Na verdade, na versão da Constituição de 1976, em nenhuma parte se refere que o Programa do Governo está sujeito ao voto dos partidos no Parlamento. O artigo 195.º da Constituição dizia: “O programa do Governo será apresentado à apreciação da Assembleia da República no prazo máximo de dez dias a seguir à nomeação do Primeiro-Ministro”.
Definia, também, que o debate sobre o programa não podia exceder os cinco dias e que “até ao seu encerramento qualquer grupo parlamentar” poderia “propor a rejeição do programa do Governo”, ainda que a rejeição só se efetivasse se fosse apoiada por uma maioria absoluta dos deputados.
Ou seja, o Programa do Governo seria votado apenas em caso de haver uma solicitação de voto de confiança por parte do Governo, como indica o artigo 196.º ou uma moção de censura por parte de um outro partido, como indica o artigo 197.º.
Na primeira sessão legislativa, quando foi apresentado o também primeiro Programa do Governo, em diversas ocasiões, os próprios deputados fizeram referência ao facto de não ser “exigido” um voto no programa do Governo.
Na sessão de 2 de agosto de 1976, durante uma das suas intervenções, Francisco Sá Carneiro afirmou: “O problema, ao ser aqui exposto um programa de Governo, é o de saber se ele passará ou não nesta Assembleia.

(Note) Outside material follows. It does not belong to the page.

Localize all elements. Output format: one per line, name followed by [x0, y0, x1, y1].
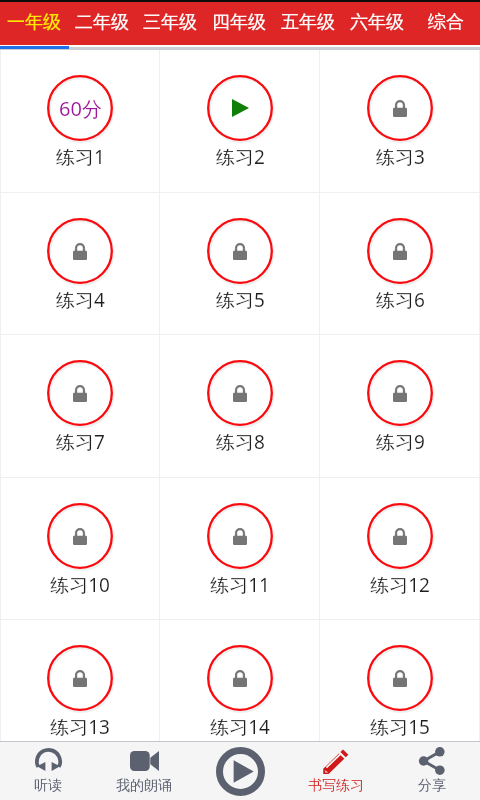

Mas perguntamos: sendo isto assim e não implicando, segundo as normas constitucionais, esta discussão uma votação, perguntamos ao Primeiro-Ministro se acaso o Partido Socialista não entende necessário clarificar, à partida, a posição dos partidos aqui representados perante o seu programa de governo”.
Já na sessão de 6 de agosto, o próprio ministro da Justiça, António Almeida Santos, sublinhou o facto de, sobre o programa do Governo, “o texto constitucional não exigir a sua aprovação, contentando-se com a sua não rejeição”. Ou seja, os partidos da Assembleia não tinham de manifestar um voto favorável em relação ao programa. Para que este fosse implementado, bastava que nenhum partido se mostrasse contra, através de uma moção de censura, tal como acontece agora.
Consultando a versão mais recente da Constituição, depois da VII Revisão Constitucional, em 2005, no que se refere ao programa de Governo, o documento não tem grandes diferenças. “O programa do Governo é submetido à apreciação da Assembleia da República, através de uma declaração do Primeiro-Ministro, no prazo máximo de dez dias após a sua nomeação”, lê-se.
O debate não pode, agora, durar mais do que três dias, mas qualquer grupo parlamentar continua a poder “propor a rejeição do programa”. A rejeição do documento continua a exigir maioria absoluta dos deputados e apenas se vota nos mesmos dois casos: se houver uma solicitação por parte do Governo de um voto de confiança ou se houver uma moção de censura.
No site do Diário da República é possível confirmar, no Lexionário, que “o programa não tem de ser aprovado e nem sequer necessariamente votado pelos deputados”.
O Polígrafo pediu esclarecimentos a António José Seguro acerca da afirmação em questão, mas não obteve resposta até à data de publicação deste artigo.
Assim sendo, na verdade, a Constituição de 1976 não exigia voto do Programa do Governo tal como afirmou António José Seguro na entrevista à CNN Portugal. A votação apenas aconteceria em caso de existir um pedido de voto de confiança ou uma moção de censura.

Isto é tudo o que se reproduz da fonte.